Even if we were reluctant to apply a presumption of vindictiveness in this case, we would still be compelled to grant Brown the relief he requests on the necessarily undisputed record before us. Actual vindictiveness, in the legal sense of the phrase, infected Brown's resentencing. Although we are confident the district judge bore no personal ill will toward Brown, subjective malevolence is not required. Under the United States Supreme Court decisions and our [State v. Rinck, 260 Kan. 634, 923 P.2d 67 (1996)] case, it is enough that Brown was deliberately penalized for the exercise of a legal right to appeal and his success in that effort.
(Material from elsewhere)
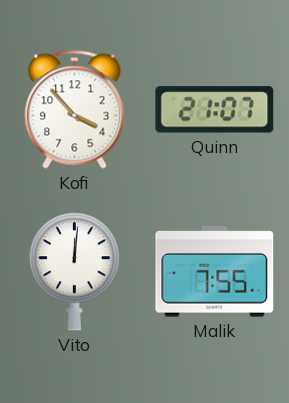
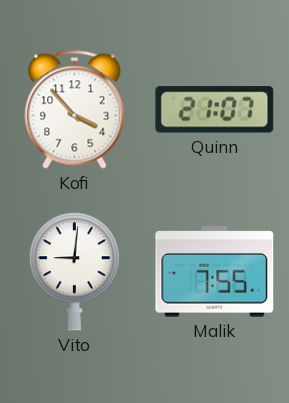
Vito: 12:01 -> 9:01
The district judge, while stating substantial and compelling reasons for both departures, failed to state a reason for giving Brown a 12-month increase. This silence is punctuated with his expression of sympathy for the mother of the victim and his explicit acknowledgement that he understood what she was telling him. The discussion of Brown's successful appeal and the impact it had on the victim and her family is extensive, and the victim's mother explicitly asked for more prison time to be added to Brown's sentence because of his appeal and the additional pain and suffering that it caused. The prosecutor, apparently unaware that he was leading the court into error under [North Carolina v. Pearce, 395 U.S. 711 (1969)] and its progeny, echoed this request, saying "some additional time is warranted" after blaming Brown for bringing the parties back to court. As Judge Buser accurately pointed out, Brown's successful appeal is the only reason articulated for the increase in prison time.

The KSC concluded that "[b]ecause it is clear that 12 months of Brown's prison term is an artifact of his success on his first appeal, we vacate his sentence."